I was invited by the Corporation of the City to visit them in the fall and receive the freedom of the City, which was to be bestowed at the same time on Sir Michael Hicks-Beach. But I had arranged to return to the United States before the time fixed for the ceremonial. So I was deprived of that great pleasure and honor.

I had a great longing to hear the nightingale. I find in an old memorandum that I heard the nightingale in Warwickshire in 1860, somewhere about the twentieth of May. But the occurrence, and the song of the bird, have wholly faded from my memory. When I was abroad in 1892 and '96 I hoped to hear the song. But I was too late. Mrs. Warre, wife of the Rector of Bemerton, George Herbert's Parsonage, told me that the nightingales were abundant in her own garden close to the Avon, but that they did not sing after the beginning of the nesting session which, according to a note to White's "History of Selborne," lasts from the beginning of May to the early part of June. Waller says:

Thus the wise nightingale that leaves her home,
Pursuing constantly the cheerful spring,
To foreign groves does her old music bring.

There are some counties in England where the bird is not found. It is abundant in Warwickshire, Gloucester and the Isle of Wight. It is not found in Scotland, Derbyshire or Yorkshire or Devon or Cornwall. Attempts to introduce it in those places have failed. The reason is said to be that its insect food does not exist there.

I utterly failed to hear the nightingale, although I was very close upon his track. On the night of the fifth of June at Freshwater, close to Tennyson's home, we were taken by a driver, between eleven and twelve at night, to two copses in one of which he said he had heard the nightingale the night before; and at the other they had been heard by somebody, from whom he got the information, within a very few days. But the silence was unbroken, notwithstanding our patience and the standing reward I had offered to anybody who would find one that I could hear. Two different nights shortly afterward, I was driven out several miles past groves where the bird was said to be heard frequently. Nothing came of it. May 29, at Gloucester, I rode with my friend, H. Y. J. Taylor, Esq., an accomplished antiquary, out into the country. We passed a hillside where he said he had heard the nightingale about eleven o'clock in the daytime the week before. Shakespeare says:

The nightingale, if she should sing by day,
When every goose is cackling, would be
No better a musician than the wren.

But the nightingale does sometimes sing by day. Mr. Taylor says that on the morning he spoke of the whole field seemed to be full of singing birds. There were larks and finches and linnets and thrushes, and I think other birds whose name I do not remember. But when the nightingale set up his song every other bird stopped. They seemed as much spellbound by the singing as he was, and Philomel had the field to himself till the song was over. It was as if Jenny Lind had come into a country church when the rustic choir of boys and girls were performing.
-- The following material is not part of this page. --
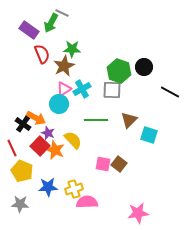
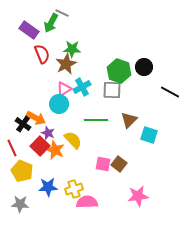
brown star: moved 2 px right, 2 px up
cyan cross: moved 2 px up
pink star: moved 17 px up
The nightingale will sometimes sing out of season if his mate be killed, or if the nest with the eggs therein be destroyed.

He is not a shy bird. He comes out into the highway and will fly in and out of the hedges, sometimes following a traveller. And the note of one bird will, in the singing season, provoke the others, so that a dozen or twenty will sometimes be heard rivalling one another at night, making it impossible for the occupants of the farmhouses to sleep.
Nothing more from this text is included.